*Problem requirements:*
The entries follow. Copy every line in which "PILAR" appears.

[[ Dataset records, beginning ]]

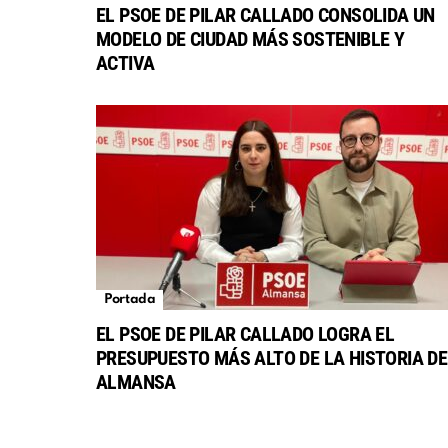
EL PSOE DE PILAR CALLADO CONSOLIDA UN
MODELO DE CIUDAD MÁS SOSTENIBLE Y
ACTIVA
Portada
EL PSOE DE PILAR CALLADO LOGRA EL
PRESUPUESTO MÁS ALTO DE LA HISTORIA DE
ALMANSA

[[ Dataset records, end ]]

*Solution:*
EL PSOE DE PILAR CALLADO CONSOLIDA UN
EL PSOE DE PILAR CALLADO LOGRA EL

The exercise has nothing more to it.